INDEX_NAME TYP UNQ BL L_BLKS DIST_KEYS CLUSTF LB_KEY DB_KEY LST_ANL
————— ——— — —- ———- ———– ———– ———- ———- ——–
API_XXXXXXX_ NOR NON
ACCOUNTS_IND
By this time 3 partitions for this table had been processed by my code, taking around 15 minutes each one. Incredibly slow.

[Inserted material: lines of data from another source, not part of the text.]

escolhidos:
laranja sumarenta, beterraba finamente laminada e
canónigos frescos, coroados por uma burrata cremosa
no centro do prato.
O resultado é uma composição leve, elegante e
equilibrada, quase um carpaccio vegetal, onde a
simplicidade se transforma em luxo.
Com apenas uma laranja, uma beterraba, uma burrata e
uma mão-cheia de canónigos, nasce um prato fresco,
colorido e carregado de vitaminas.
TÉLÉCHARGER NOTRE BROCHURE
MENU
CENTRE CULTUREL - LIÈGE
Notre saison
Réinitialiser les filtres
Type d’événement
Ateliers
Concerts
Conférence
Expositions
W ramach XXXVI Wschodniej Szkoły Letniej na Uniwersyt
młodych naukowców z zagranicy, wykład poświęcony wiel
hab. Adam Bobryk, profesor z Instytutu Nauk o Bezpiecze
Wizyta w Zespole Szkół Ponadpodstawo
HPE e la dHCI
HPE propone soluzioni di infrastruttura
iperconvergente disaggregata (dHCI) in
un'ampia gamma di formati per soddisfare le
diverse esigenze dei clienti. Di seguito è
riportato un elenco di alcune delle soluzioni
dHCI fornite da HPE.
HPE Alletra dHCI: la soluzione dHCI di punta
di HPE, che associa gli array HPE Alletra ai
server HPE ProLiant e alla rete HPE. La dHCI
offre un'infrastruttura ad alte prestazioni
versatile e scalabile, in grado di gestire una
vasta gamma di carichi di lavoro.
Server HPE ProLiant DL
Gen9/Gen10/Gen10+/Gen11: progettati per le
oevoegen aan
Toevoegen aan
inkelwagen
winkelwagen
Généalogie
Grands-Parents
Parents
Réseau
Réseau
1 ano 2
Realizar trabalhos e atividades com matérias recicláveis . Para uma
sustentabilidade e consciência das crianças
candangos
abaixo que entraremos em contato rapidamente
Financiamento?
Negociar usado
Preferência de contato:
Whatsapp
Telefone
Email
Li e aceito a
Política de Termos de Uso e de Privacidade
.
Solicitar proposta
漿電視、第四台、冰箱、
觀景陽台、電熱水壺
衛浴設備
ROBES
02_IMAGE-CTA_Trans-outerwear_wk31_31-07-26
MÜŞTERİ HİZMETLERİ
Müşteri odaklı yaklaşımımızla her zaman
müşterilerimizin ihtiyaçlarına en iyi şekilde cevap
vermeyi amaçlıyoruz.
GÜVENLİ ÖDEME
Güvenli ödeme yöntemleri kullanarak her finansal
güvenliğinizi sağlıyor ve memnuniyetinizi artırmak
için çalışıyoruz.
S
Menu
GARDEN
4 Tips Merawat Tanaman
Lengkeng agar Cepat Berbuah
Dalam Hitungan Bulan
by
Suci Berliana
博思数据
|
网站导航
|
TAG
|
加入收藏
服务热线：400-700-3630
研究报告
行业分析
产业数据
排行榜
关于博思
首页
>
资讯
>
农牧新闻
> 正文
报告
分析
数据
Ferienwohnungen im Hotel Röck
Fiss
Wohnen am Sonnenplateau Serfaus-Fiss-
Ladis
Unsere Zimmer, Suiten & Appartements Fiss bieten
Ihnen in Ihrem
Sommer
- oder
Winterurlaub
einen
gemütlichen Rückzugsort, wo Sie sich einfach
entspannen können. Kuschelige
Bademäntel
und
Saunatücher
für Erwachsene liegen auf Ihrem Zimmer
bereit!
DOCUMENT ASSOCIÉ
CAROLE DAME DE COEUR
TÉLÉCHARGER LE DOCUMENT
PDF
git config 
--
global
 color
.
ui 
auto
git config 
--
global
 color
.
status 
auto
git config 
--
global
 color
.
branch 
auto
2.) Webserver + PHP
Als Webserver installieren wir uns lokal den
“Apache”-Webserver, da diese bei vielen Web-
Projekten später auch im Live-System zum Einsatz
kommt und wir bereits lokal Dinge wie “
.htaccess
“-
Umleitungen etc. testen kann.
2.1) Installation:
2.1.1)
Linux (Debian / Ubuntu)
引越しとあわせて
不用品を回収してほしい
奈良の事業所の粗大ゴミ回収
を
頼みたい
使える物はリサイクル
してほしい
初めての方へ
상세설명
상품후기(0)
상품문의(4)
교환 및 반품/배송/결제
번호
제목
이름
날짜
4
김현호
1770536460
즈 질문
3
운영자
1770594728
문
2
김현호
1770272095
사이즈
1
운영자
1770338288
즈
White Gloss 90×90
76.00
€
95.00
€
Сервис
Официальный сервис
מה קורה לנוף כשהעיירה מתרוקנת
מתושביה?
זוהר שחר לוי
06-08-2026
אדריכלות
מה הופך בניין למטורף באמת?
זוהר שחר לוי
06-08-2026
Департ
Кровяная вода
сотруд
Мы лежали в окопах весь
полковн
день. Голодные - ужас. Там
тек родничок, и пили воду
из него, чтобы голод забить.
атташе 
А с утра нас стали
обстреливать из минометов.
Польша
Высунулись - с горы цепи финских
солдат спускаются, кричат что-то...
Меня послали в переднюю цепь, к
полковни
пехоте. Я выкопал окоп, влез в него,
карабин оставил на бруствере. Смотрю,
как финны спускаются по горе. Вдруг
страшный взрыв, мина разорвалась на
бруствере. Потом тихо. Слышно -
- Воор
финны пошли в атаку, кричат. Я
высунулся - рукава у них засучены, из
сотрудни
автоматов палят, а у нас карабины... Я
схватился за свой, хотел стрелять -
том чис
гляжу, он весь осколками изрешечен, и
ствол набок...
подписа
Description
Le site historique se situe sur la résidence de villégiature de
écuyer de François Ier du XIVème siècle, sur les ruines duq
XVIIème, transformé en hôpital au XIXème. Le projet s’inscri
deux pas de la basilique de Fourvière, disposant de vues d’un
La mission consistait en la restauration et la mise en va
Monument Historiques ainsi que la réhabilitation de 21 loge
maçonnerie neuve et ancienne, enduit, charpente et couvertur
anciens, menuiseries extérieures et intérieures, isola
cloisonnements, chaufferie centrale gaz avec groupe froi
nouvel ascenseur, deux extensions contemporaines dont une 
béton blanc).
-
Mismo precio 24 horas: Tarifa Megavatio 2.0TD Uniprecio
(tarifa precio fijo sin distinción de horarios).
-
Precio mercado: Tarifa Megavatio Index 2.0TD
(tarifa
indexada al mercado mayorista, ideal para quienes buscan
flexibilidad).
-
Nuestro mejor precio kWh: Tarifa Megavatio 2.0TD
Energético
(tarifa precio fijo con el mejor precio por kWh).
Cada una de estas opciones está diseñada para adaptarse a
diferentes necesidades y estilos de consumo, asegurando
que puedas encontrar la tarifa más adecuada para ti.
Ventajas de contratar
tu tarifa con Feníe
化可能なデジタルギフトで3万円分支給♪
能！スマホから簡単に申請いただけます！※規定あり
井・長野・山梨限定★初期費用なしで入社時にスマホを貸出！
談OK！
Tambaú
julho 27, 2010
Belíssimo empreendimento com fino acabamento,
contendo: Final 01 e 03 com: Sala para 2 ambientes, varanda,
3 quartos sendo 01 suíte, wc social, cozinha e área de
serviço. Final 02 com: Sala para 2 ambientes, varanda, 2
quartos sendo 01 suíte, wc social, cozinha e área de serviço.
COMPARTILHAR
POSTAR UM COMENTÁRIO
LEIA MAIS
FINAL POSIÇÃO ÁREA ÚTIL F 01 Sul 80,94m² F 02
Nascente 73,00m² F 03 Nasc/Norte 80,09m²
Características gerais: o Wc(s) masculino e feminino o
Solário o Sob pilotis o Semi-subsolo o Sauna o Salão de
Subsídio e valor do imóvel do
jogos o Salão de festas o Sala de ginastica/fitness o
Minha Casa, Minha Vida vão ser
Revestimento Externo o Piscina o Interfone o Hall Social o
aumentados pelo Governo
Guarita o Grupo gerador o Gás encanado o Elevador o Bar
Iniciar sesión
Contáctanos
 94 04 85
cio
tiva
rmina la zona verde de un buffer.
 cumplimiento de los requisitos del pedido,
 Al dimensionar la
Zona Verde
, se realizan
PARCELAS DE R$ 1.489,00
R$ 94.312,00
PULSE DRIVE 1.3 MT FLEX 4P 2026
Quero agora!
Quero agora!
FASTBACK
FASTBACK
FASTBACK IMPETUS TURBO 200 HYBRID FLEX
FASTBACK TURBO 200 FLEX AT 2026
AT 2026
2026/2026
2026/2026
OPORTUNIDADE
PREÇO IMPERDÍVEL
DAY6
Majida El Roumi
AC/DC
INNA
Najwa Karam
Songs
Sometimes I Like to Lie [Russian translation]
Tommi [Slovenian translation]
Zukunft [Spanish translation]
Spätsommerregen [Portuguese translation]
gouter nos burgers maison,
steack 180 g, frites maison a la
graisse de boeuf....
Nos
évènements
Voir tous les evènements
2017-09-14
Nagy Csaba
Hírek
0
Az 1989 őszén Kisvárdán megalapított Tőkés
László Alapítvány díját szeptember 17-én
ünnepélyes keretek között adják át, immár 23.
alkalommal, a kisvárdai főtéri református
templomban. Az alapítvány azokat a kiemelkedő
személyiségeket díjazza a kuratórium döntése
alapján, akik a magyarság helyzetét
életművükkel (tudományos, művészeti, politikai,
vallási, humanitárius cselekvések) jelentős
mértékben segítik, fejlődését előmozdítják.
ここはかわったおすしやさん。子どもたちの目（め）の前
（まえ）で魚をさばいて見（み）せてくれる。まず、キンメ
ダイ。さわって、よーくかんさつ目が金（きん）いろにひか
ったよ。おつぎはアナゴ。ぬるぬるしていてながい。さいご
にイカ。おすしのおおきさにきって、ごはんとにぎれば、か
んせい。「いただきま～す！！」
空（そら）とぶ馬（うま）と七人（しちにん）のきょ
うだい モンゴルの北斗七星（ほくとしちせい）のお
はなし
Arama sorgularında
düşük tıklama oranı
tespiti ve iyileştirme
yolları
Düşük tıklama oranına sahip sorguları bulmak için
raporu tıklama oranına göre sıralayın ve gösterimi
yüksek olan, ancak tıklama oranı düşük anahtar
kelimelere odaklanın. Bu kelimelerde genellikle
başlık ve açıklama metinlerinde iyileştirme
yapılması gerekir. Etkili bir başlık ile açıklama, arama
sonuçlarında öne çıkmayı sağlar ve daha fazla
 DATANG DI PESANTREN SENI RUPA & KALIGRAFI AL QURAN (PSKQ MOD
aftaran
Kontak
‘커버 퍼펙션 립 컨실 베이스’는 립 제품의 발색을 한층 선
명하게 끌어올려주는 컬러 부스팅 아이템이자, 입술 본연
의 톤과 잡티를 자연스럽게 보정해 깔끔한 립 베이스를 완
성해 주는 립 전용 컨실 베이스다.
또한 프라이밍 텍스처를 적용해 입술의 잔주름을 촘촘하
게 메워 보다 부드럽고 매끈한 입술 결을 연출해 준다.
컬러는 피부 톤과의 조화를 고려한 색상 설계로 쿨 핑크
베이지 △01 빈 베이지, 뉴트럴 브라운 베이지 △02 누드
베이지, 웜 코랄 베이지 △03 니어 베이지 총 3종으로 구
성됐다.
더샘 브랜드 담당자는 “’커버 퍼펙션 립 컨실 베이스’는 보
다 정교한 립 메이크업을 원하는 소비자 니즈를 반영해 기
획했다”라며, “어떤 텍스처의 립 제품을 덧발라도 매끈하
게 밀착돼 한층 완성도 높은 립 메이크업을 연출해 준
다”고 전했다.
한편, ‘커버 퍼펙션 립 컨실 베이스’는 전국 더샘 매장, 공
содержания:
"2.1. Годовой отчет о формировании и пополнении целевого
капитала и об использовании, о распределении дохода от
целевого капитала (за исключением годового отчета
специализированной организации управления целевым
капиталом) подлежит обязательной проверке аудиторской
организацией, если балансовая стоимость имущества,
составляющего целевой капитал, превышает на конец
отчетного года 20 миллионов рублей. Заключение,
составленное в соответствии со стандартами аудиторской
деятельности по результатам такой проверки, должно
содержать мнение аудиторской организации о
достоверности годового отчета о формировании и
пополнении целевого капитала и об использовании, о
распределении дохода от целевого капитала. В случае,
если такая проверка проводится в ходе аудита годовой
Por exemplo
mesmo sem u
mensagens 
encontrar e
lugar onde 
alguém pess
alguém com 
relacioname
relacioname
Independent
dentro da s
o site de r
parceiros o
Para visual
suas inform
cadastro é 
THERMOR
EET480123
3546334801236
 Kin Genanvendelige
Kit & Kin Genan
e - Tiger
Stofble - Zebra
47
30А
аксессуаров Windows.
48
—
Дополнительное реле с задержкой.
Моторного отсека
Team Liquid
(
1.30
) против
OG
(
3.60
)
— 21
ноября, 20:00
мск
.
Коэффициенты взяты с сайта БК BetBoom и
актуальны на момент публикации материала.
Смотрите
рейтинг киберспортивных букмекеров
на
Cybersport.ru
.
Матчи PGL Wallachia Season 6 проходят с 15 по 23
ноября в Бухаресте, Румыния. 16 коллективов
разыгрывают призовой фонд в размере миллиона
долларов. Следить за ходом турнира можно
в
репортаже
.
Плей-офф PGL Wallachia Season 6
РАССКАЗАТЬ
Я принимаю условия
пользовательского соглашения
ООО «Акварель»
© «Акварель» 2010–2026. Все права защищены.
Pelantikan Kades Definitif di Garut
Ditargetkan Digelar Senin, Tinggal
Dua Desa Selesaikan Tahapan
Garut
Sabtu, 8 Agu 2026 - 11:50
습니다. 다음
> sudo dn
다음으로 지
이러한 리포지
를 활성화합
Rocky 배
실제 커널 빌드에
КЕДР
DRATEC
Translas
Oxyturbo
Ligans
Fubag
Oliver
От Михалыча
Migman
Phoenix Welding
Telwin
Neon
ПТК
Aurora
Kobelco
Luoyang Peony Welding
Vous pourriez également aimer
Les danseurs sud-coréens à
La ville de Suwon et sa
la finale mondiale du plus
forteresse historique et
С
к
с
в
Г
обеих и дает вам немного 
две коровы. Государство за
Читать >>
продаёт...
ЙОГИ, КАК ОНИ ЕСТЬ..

I did a very quick 0.01% sample size DBMS_STATS.GATHER_INDEX_STATS on that index which took about 1 minute. As soon as the partition DBMS_STATS.GATHER_TABLE_STATS statement that was in flight finished, the following similar statements on that table’s partitions took under 3 seconds each. I’ll buy a pint for the first person to guess (within 10 minutes) WHEN I collected the global index stats {You can collect from any pub in central London if you give me a few day’s notice
}.
PARTITION_NAME NUM_ROWS BLOCKS LAST_ANALYZED -------------- ---------- ---------- --------------------- DY01092008 31461 452 16-FEB-2010 09:51:41 DY02092008 49425 686 16-FEB-2010 10:03:44 DY03092008 54472 719 16-FEB-2010 10:16:31 DY04092008 35762 491 16-FEB-2010 10:30:52 DY05092008 42182 587 16-FEB-2010 10:44:24 DY06092008 21186 312 16-FEB-2010 10:56:13 DY07092008 20898 313 16-FEB-2010 11:12:59 DY08092008 469500 1233 16-FEB-2010 11:13:02 DY09092008 480300 741 16-FEB-2010 11:13:04 DY10092008 15724 223 16-FEB-2010 11:31:01 DY11092008 55671 732 16-FEB-2010 11:31:06 DY12092008 820100 1779 16-FEB-2010 11:31:08 DY13092008 80215 1113 16-FEB-2010 11:31:16 DY14092008 10094 155 16-FEB-2010 11:31:18 DY15092008 10268 158 16-FEB-2010 11:31:20 DY16092008 24578 330 16-FEB-2010 11:31:22 DY17092008 21012 290 16-FEB-2010 11:31:24 DY18092008 22755 318 16-FEB-2010 11:31:27 DY19092008 21276 293 16-FEB-2010 11:31:29 DY20092008 20882 281 16-FEB-2010 11:31:31 DY21092008 24131 323 16-FEB-2010 11:31:34
I will investigate this oddity further if I get time this week, but the lesson to myself so far is:
Global indexes lacking stats can result in very long stats gathering times for partitions EVEN WHEN YOU DO NOT CASCADE DOWN TO INDEXES.